Real-world relevance: Results will directly inform the design of SQuAI, a running scientific QA system processing millions of arXiv papers.

Dissertation Analytics in Computer Science: Understanding PhD Publication Patterns and Research Impact

Supervisor

Michael Färber
Chair of Scalable Software Architectures for Data Analytics
TUD Dresden University of Technology
michael.faerber@tu-dresden.de

Description

This thesis invites you to work at the intersection of scientometrics, natural language processing, information extraction, and research analytics. Every year, many doctoral dissertations are written in computer science worldwide, yet we still lack a systematic, data-driven understanding of what publication output is typically associated with a successful PhD: How many papers are part of a dissertation? Which venues matter? How much of a candidate’s publication record is actually reflected in the thesis? And how do expectations differ across research groups, universities, and subfields?

These questions are relevant for multiple stakeholders. Prospective PhD candidates want to understand what is realistically expected before starting a doctorate. Current doctoral researchers want to benchmark their progress. Professors and supervisors want to better understand common practices across institutions. Universities and research centers are interested in how doctoral training translates into scientific visibility and impact.

In this thesis, you will build the foundations for a dissertation-centric analytics system. Starting from a large collection of dissertations, you will automatically extract publication-related evidence, link it to external scholarly metadata, and analyze patterns across candidates, groups, and institutions. The work combines large-scale data collection, LLM-based information extraction, and data analysis, with optional system-building components. The aim is a methodologically strong thesis with clear research potential and possible follow-up toward a peer-reviewed publication.

What are the tasks?

Collect and analyze dissertations
- Build a corpus of doctoral dissertations in computer science or a selected subfield.
- Study structural differences and publication practices across institutions and research areas.
- Define concrete research questions (e.g., number of publications, venue quality, variation across groups).
Extract publication evidence
- Identify publications associated with the doctoral candidate directly from the dissertation text.
- Distinguish between publications that count toward the dissertation and those that are only mentioned.
- Use LLM-based prompting and/or classical information extraction to resolve ambiguities.
Enrich and integrate metadata
- Link extracted publications to external sources (e.g., OpenAlex, DBLP, Semantic Scholar).
- Collect metadata on venues, citations, co-authorship, supervisors, and institutions.
- Build a structured database connecting dissertations, publications, and institutional context.
Analyze patterns and research impact
- Study how doctoral publication records vary across institutions, groups, and subfields.
- Explore indicators beyond simple counts (e.g., venue quality, collaboration patterns, citation impact).
- Critically discuss strengths and limitations of such metrics.
Optional: Build an exploration tool
- Create a simple search or exploration interface.
- Optionally prototype a recommender system for prospective PhD candidates.

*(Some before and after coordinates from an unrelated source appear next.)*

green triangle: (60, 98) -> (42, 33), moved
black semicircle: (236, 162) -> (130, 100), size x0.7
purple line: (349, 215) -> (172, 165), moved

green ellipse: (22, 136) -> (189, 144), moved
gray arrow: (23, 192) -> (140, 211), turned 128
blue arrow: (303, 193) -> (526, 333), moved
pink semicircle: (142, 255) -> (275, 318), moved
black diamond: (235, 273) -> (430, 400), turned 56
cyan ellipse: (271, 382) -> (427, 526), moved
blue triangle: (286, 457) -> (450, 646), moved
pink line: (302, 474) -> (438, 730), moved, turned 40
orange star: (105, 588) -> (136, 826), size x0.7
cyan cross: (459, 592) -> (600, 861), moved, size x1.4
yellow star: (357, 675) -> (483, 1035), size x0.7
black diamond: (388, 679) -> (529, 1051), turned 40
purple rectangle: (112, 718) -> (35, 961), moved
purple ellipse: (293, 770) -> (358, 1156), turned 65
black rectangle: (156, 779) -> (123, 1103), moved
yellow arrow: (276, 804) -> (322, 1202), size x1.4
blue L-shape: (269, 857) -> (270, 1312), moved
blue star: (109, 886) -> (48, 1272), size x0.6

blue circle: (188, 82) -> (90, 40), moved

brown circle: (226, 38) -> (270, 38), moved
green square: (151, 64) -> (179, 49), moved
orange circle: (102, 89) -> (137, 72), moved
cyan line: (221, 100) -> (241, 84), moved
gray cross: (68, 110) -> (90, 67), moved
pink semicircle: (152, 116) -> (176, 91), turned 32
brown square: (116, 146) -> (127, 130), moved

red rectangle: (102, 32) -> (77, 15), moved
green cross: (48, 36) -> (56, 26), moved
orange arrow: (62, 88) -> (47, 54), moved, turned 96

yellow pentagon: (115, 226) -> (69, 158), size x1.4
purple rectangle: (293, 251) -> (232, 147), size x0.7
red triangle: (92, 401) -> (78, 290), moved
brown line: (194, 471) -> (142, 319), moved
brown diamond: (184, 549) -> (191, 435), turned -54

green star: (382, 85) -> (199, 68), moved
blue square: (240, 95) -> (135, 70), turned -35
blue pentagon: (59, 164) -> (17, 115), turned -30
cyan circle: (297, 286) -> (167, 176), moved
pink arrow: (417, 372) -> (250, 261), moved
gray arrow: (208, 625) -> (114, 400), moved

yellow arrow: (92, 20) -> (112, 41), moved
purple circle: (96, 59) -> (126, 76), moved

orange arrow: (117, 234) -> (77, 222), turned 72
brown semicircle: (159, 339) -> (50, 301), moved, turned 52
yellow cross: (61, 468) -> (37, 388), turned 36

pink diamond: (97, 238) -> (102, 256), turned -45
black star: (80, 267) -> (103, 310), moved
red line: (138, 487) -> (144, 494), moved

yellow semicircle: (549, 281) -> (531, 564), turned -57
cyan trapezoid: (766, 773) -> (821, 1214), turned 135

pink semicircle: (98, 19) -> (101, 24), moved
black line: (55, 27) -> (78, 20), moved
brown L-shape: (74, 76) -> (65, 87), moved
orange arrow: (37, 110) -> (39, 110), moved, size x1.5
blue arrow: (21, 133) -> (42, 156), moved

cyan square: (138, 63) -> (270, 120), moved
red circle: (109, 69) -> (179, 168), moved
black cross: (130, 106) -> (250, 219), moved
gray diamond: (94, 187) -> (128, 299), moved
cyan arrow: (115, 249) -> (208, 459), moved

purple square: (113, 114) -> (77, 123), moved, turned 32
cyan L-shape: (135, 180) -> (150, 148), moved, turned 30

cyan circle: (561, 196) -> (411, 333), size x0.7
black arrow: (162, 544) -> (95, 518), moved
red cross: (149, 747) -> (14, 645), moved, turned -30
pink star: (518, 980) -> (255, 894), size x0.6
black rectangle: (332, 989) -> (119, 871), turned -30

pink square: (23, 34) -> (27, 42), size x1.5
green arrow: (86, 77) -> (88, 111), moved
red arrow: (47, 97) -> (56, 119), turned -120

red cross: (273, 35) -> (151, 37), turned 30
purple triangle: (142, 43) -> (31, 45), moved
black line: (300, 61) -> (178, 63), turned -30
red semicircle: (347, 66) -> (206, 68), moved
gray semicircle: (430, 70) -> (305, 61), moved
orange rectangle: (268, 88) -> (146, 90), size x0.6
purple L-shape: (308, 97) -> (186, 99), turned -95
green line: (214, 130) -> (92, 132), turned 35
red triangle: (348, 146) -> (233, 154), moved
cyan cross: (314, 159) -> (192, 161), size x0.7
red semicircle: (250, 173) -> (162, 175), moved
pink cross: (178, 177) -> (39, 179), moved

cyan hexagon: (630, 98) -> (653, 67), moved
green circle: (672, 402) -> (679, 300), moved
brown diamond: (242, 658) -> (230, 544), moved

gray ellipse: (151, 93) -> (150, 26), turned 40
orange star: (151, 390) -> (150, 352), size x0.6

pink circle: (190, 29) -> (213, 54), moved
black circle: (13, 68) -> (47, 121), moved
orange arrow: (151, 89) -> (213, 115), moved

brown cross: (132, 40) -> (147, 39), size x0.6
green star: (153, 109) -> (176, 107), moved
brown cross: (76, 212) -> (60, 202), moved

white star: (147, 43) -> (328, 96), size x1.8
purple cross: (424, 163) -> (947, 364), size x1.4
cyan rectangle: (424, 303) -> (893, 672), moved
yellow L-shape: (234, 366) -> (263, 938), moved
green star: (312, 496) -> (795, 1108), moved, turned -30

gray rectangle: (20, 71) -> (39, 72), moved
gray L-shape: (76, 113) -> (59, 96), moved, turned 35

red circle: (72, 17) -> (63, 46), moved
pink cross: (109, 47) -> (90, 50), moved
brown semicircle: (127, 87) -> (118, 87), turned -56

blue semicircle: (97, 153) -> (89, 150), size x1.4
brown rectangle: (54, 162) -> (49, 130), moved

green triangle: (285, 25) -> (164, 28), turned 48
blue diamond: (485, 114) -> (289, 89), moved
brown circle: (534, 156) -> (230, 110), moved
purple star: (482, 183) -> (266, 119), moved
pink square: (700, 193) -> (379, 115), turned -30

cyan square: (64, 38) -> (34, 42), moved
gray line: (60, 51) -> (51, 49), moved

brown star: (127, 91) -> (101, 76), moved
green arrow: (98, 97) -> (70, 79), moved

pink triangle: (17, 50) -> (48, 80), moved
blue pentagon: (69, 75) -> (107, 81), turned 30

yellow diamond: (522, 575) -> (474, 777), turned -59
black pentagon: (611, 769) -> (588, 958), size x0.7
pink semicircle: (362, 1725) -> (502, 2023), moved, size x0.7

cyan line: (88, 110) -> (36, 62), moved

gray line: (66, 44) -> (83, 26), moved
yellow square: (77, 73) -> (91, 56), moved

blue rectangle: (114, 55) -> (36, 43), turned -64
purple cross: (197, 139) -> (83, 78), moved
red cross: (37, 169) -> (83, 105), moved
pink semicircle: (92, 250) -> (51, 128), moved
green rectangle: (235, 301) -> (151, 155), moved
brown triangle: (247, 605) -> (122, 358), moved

What prerequisites do you need?

Strong interest in AI/ML, NLP, data analytics, or scientometrics.
Good programming skills in Python.
Interest in working with real-world PDFs, metadata, and noisy document collections.
Basic familiarity with NLP, information extraction, or LLM prompting is beneficial.
Very good English skills (for reading literature and writing the thesis).

Why this thesis is special

Novel perspective: Focus on dissertation-level analysis rather than professor- or institution-level metrics.
High relevance: Useful for PhD candidates, supervisors, and research institutions.
Technically rich: Combines document mining, LLM-based extraction, metadata integration, and data analysis.
Research potential: Ambitious and timely topic with realistic publication potential.